Fig. 7. Batf3-DCs are critical for the anti-tumor effects of Flt3L + NDV.

a Flt3L+NDV-treated GFP⁺ A20-tumor-bearing Wt or Batf3^−/− mice were followed for tumor growth (mean ± s.e.m) and survival (untreated, n = 12; Flt3L+NDV Wt, n = 11; Flt3L+NDV Batf3^−/−, n = 11). Two-way ANOVA with Tukey’s multiple comparisons test (tumor size) and Log-rank (Mantel-Cox) test (survival). b, c Tumors/TdLNs from treated GFP⁺ A20-tumor-bearing mice were analyzed by spectral flow cytometry. Stacked bar graphs and representative contour plots of cDC1, cDC2, DN cDCs or pDCs (b) and stacked bar graphs of CD86/CD40 expression (vs Untr) in all cDCs (c). b, c One-way ANOVA with Tukey’s multiple comparisons test; n = 5 mice per group. d, e GFP⁺ A20-tumor-bearing Wt or Batf3^−/− mice were treated with Flt3L+NDV. Anti-GFP CD45.1⁺CD8⁺ (JEDI) T cells were adoptively transferred and tumoral/TdLN T cells were analyzed after 5 days.
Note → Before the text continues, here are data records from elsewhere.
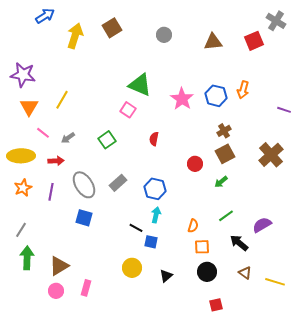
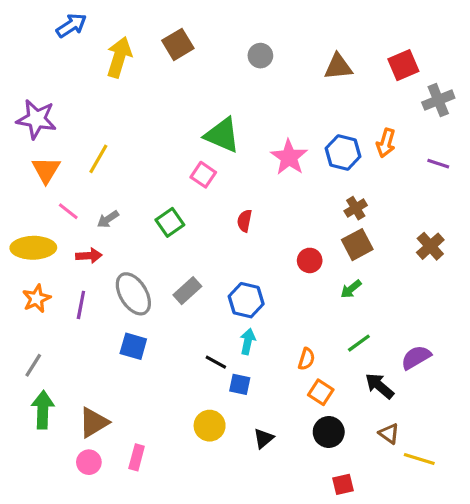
gray cross: (276, 21) -> (438, 100), moved, turned 36
purple line: (284, 110) -> (438, 164), moved
brown cross: (271, 155) -> (430, 246), size x0.7
orange square: (202, 247) -> (321, 392), turned 35
yellow line: (275, 282) -> (419, 459), moved

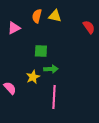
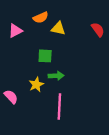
orange semicircle: (37, 16) -> (41, 17), turned -128
yellow triangle: (55, 16) -> (58, 28), moved

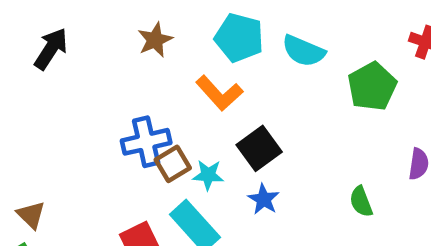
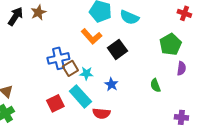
brown star: (155, 40) -> (38, 12), moved
green pentagon: (372, 86) -> (170, 44), moved
black square: (259, 148) -> (117, 49), moved

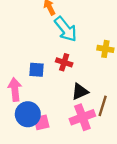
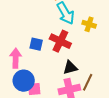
yellow cross: (105, 49) -> (89, 24), moved
red cross: (64, 62) -> (60, 41), size x1.5

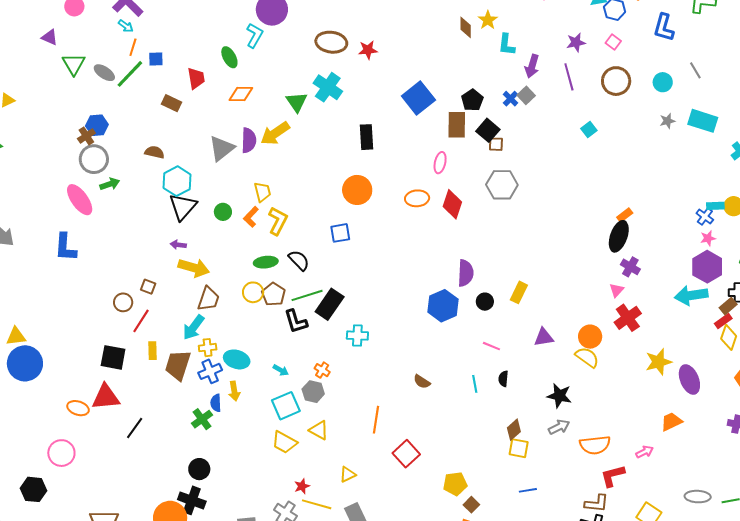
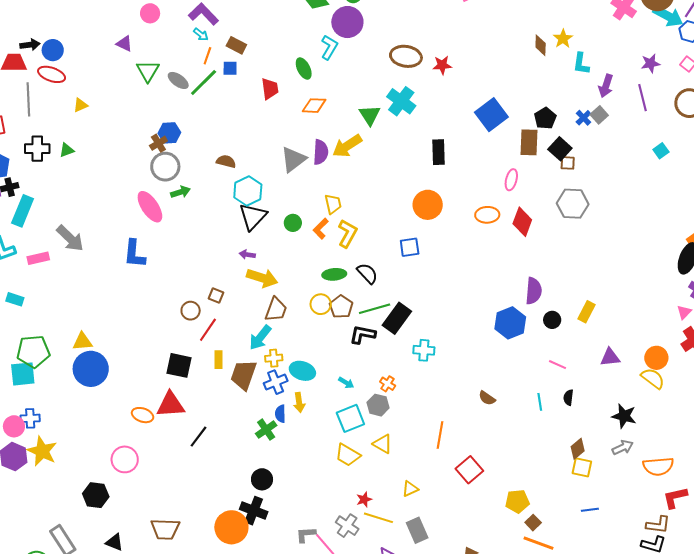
brown rectangle: (172, 103) -> (236, 45), moved
black L-shape: (296, 321) -> (363, 334), turned 116

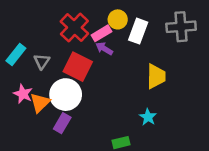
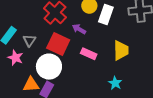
pink rectangle: (102, 33) -> (89, 54), moved, turned 56
pink star: (23, 94) -> (15, 58), moved
orange triangle: (40, 103) -> (31, 85), moved, turned 42

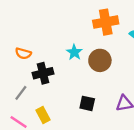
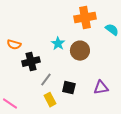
gray line: (21, 93) -> (46, 80), moved
yellow rectangle: (43, 115) -> (50, 100), moved

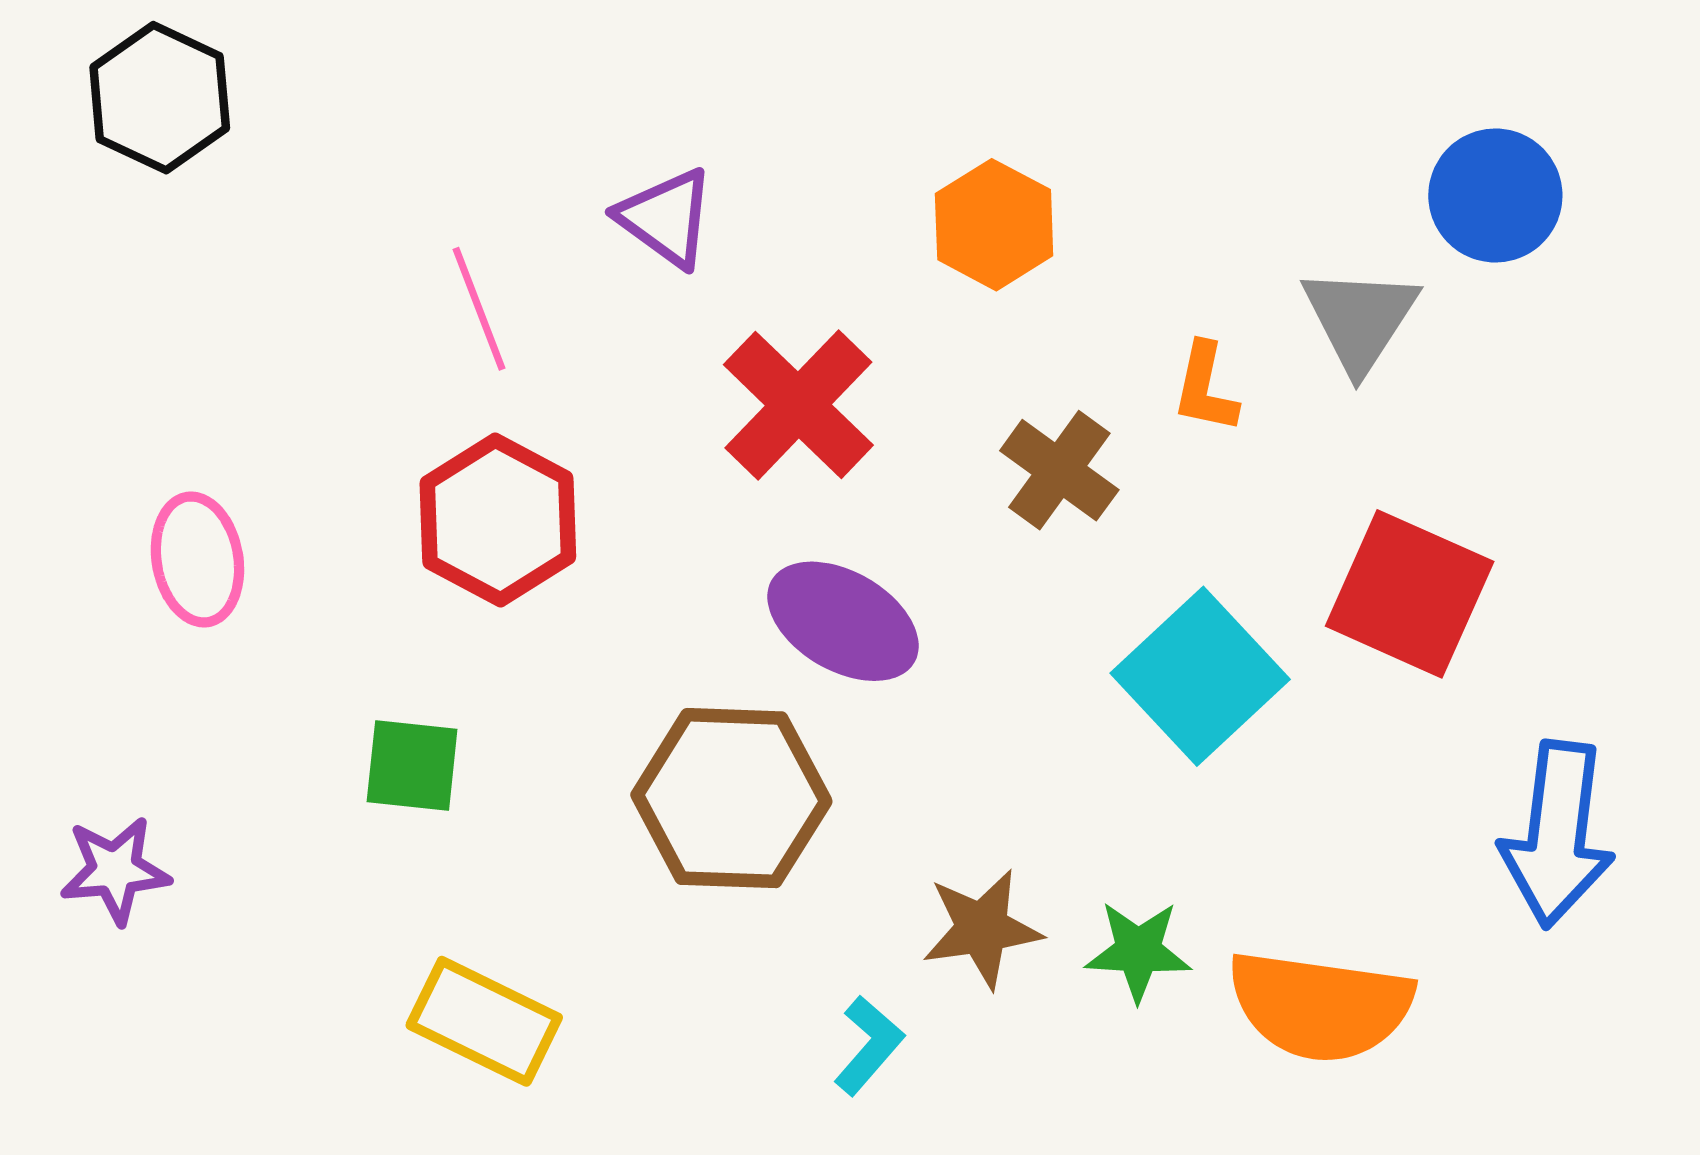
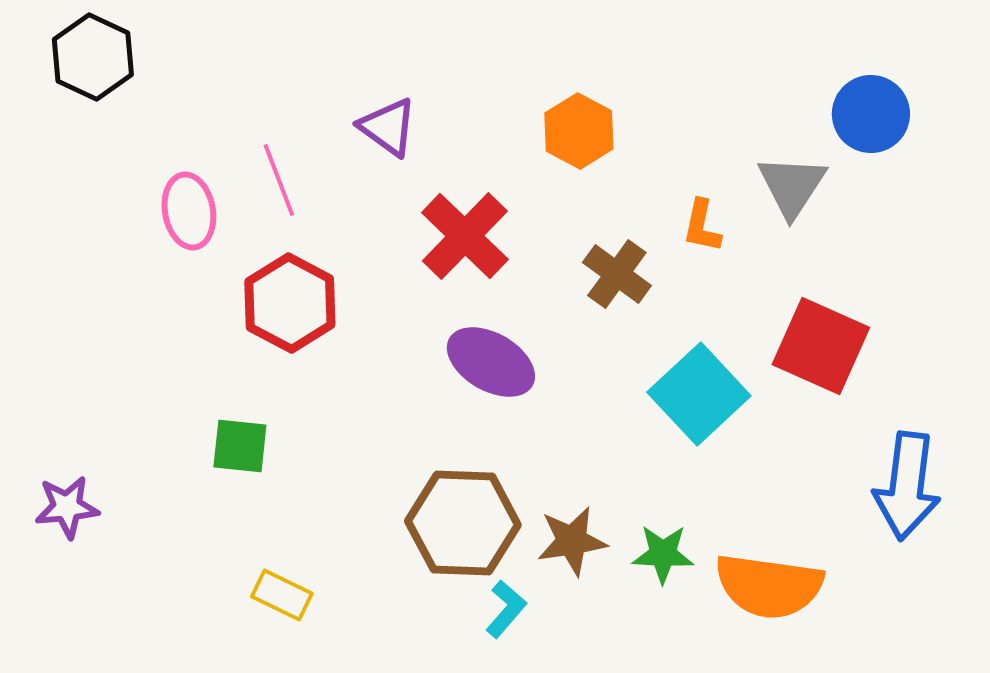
pink ellipse: (197, 559) -> (189, 211), moved
brown hexagon: (731, 798) -> (463, 523), moved
yellow rectangle: (484, 1021) -> (282, 595), size x0.7

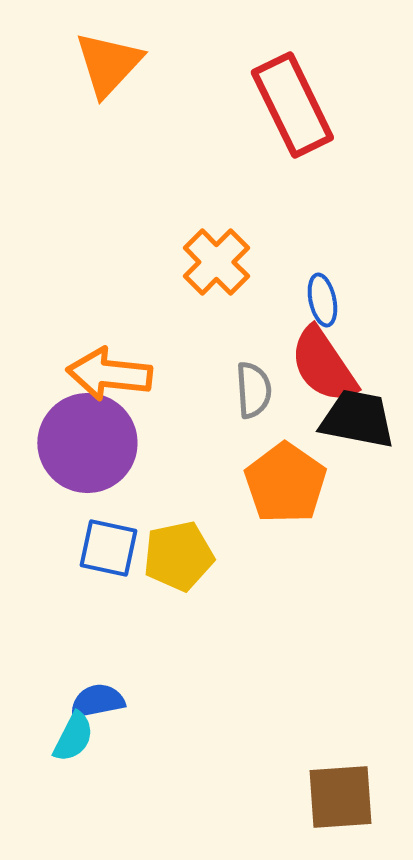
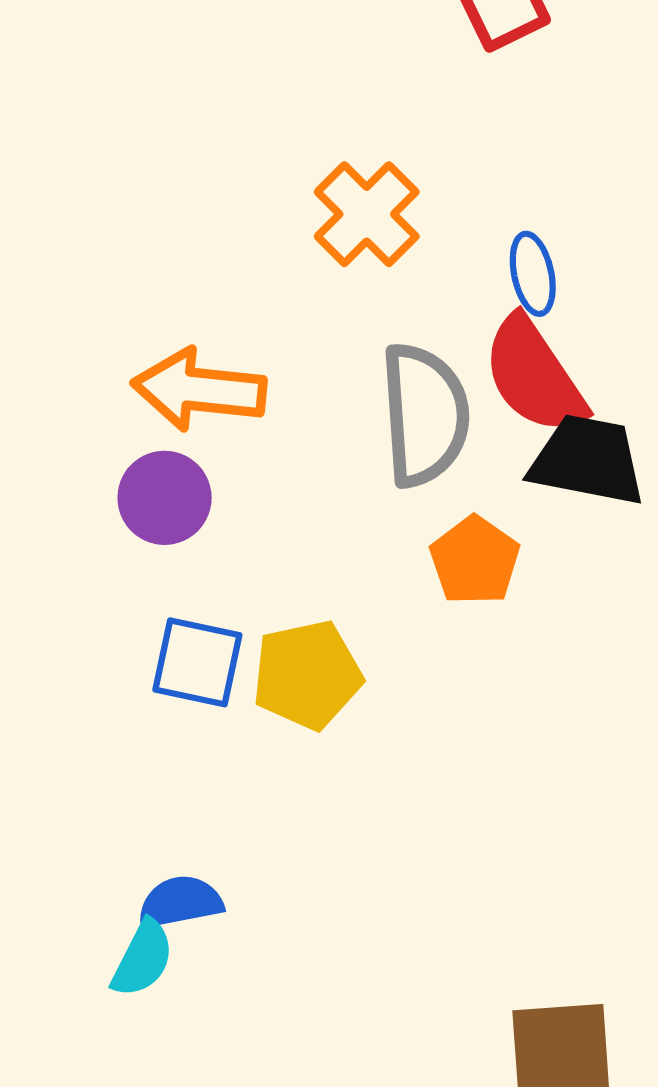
gray semicircle: (253, 390) -> (425, 415), size x1.6
purple circle: (87, 443) -> (165, 498), size x0.6
orange pentagon: (285, 483) -> (475, 560), size x0.7

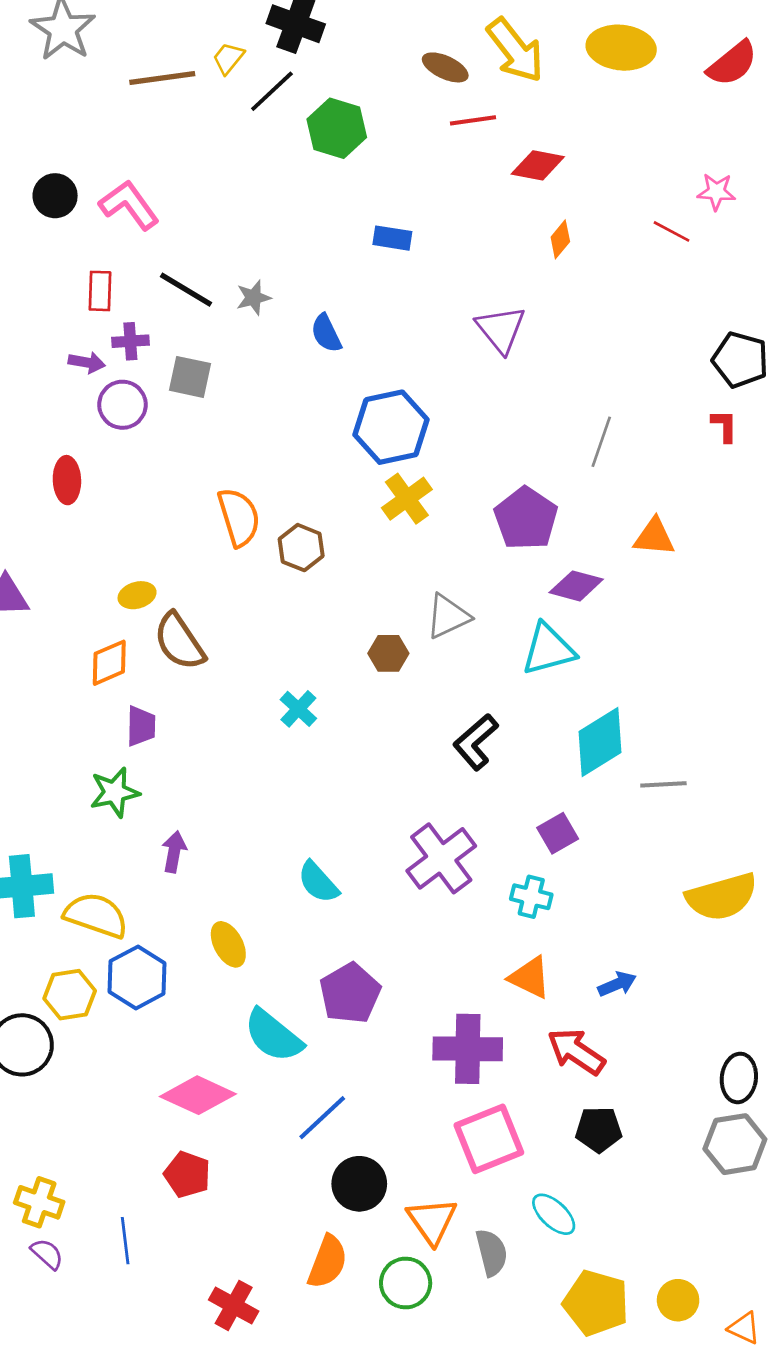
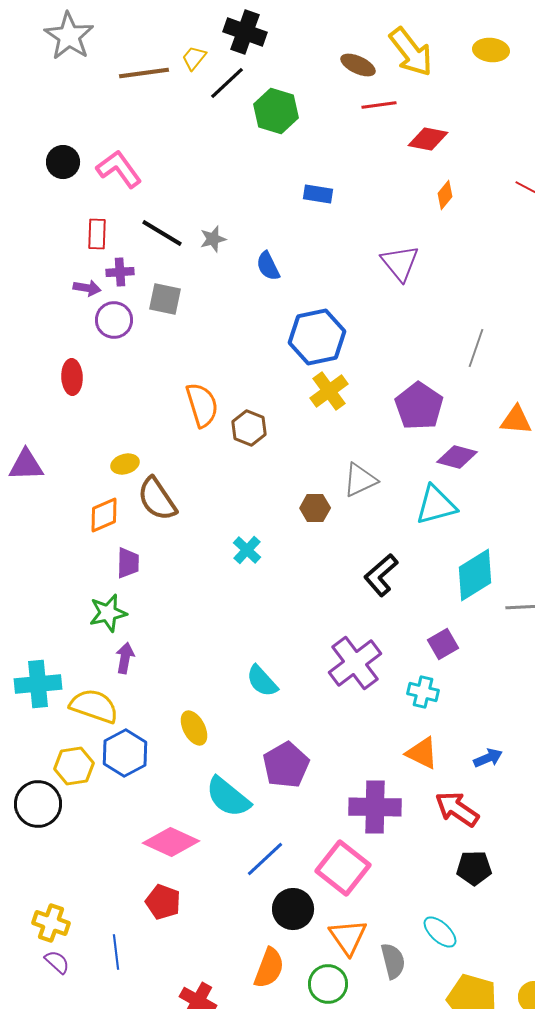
yellow ellipse: (621, 48) -> (491, 50), size x0.7
purple arrow: (174, 852) -> (125, 658), moved
pink square: (489, 1139) -> (343, 868), moved, turned -30

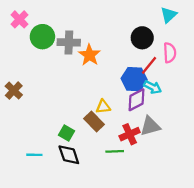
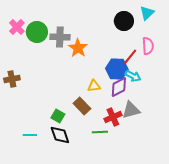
pink cross: (19, 19) -> (17, 27), moved
black circle: (142, 38) -> (124, 21), moved
brown cross: (14, 91) -> (12, 79), turned 35
yellow triangle: (103, 107) -> (94, 86), moved

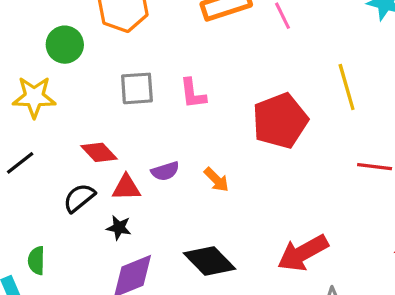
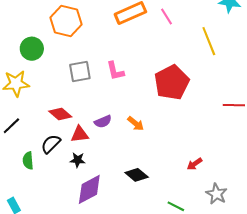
yellow line: (347, 87) -> (209, 41), moved
red arrow: (303, 253) -> (195, 164), size x0.5
green semicircle: (36, 261) -> (28, 161), moved
black diamond: (210, 261) -> (137, 175), size x0.7

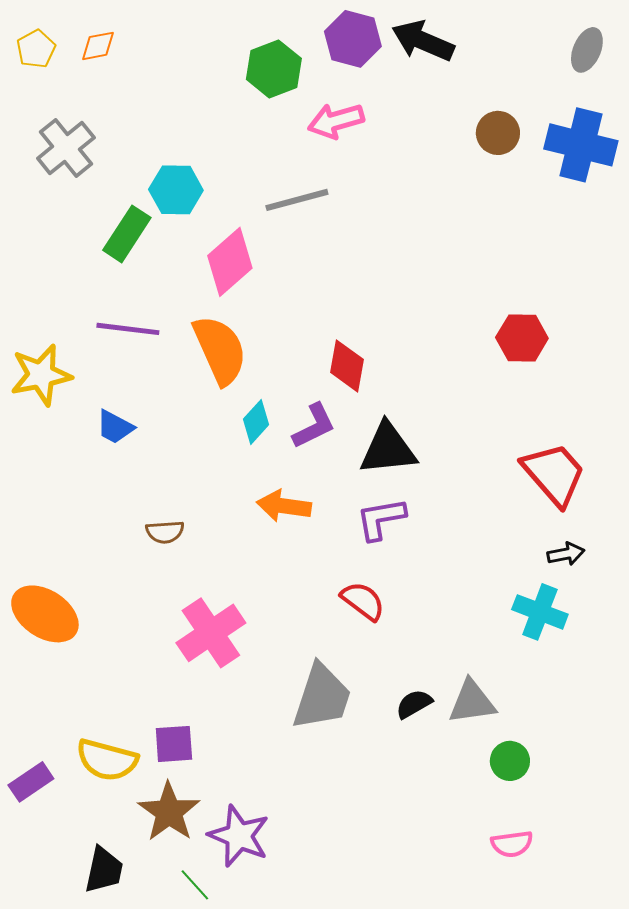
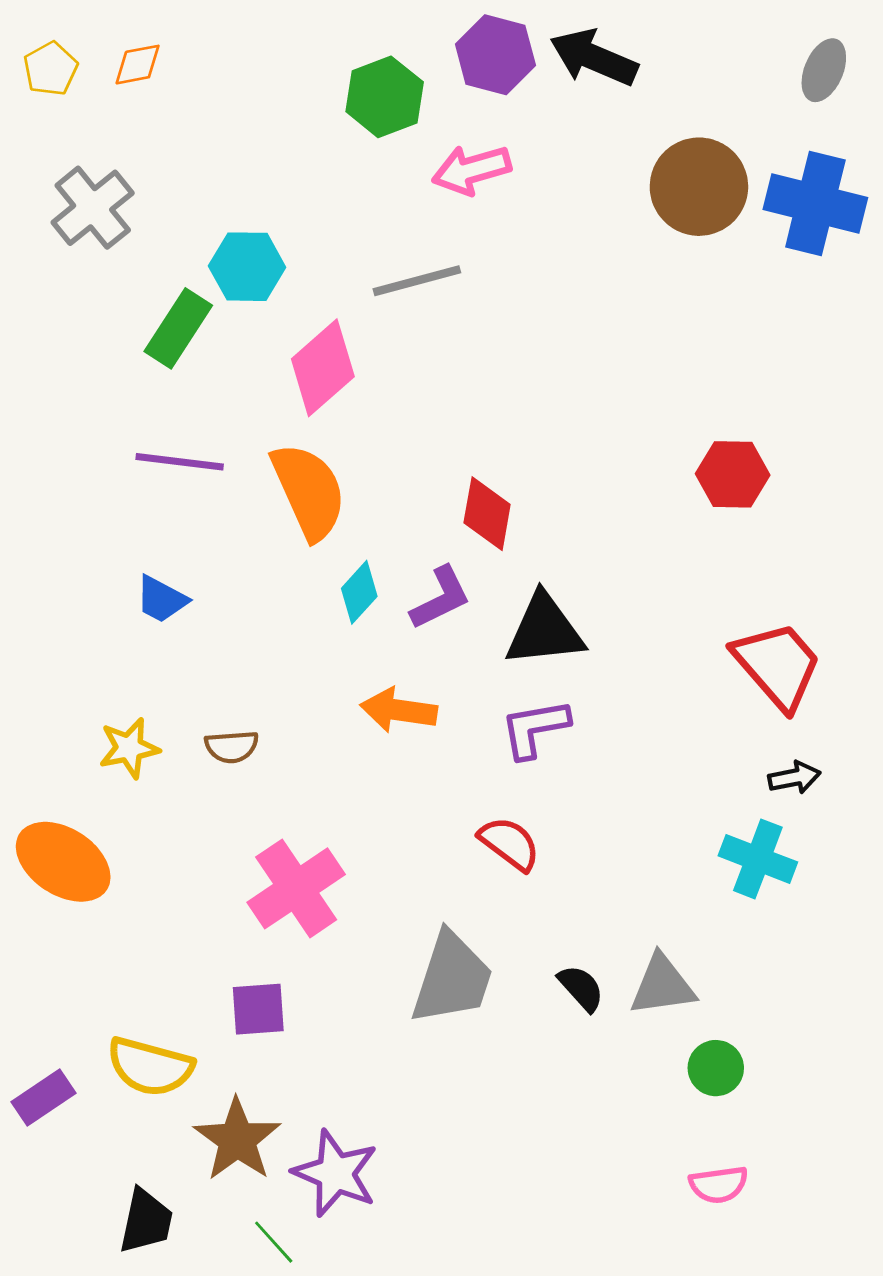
brown circle: (498, 133) -> (699, 187), size x1.6
yellow star: (41, 375) -> (129, 748), moved, size x0.7
black semicircle: (414, 704) -> (581, 988), turned 78
purple square: (174, 744) -> (258, 1009), moved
IFN-γ, TNF and Tbet expression in intratumoral CD8⁺ T cells (Untr; n = 5, Flt3L+NDV Wt, n = 4, Flt3L+NDV Batf3^−/−, n = 5) (d) and representative contour plots and bar graphs showing IFN-γ in JEDI T cells from TdLNs (after completed treatment) upon GFP-peptide stimulation ex vivo (e) (Untr; n = 4, Flt3L+NDV Wt, n = 6, Flt3L+NDV Batf3^−/−, n = 3). f Mice in (a) were analyzed for blood anti-GFP tetramer⁺CD8⁺ T cells 7 days after completed treatment. Kruskal-Wallis with Dunn’s multiple comparisons test; n = 12 (untr, Flt3L+NDV Wt) and n = 6 (Flt3L + NDV Batf3^−/−). g TdLN cells from tumor-bearing Flt3L+NDV-treated mice were co-cultured with Lrrk1_mut peptide-pulsed DCs; T cells were analyzed after 24 h. IFN-γ in CD44⁺PD1⁺CD8⁺ T cells, representative from two A20- and three GFP⁺ A20-bearing mice. h GFP⁺ A20-tumor-bearing Wt mice treated with anti-CD8, anti-CD4, anti-IFNAR or isotype-control antibodies were treated with Flt3L+NDV and followed for tumor growth (mean ± s.e.m) and survival. Two-way ANOVA with Sidak’s multiple comparisons test (tumor size) and Log-rank (Mantel-Cox) test (survival); n = 8 (IgG2b), n = 9 (IgG1, anti-CD8), n = 10 (anti-CD4, anti-IFNAR). i TdLNs from mice treated as in (g) with anti-CD4 or isotype-control antibodies and Flt3L+NDV were co-cultured with unstimulated (No pept) or GFP-peptide pulsed (GFP-pept) DCs and analyzed after 24 h. Representative contour plots and quantification of IFN-γ in CD44⁺PD1⁺CD8⁺ T cells. One-way ANOVA with Tukey’s multiple comparisons test, n = 4 mice per group. Data show mean ± SD.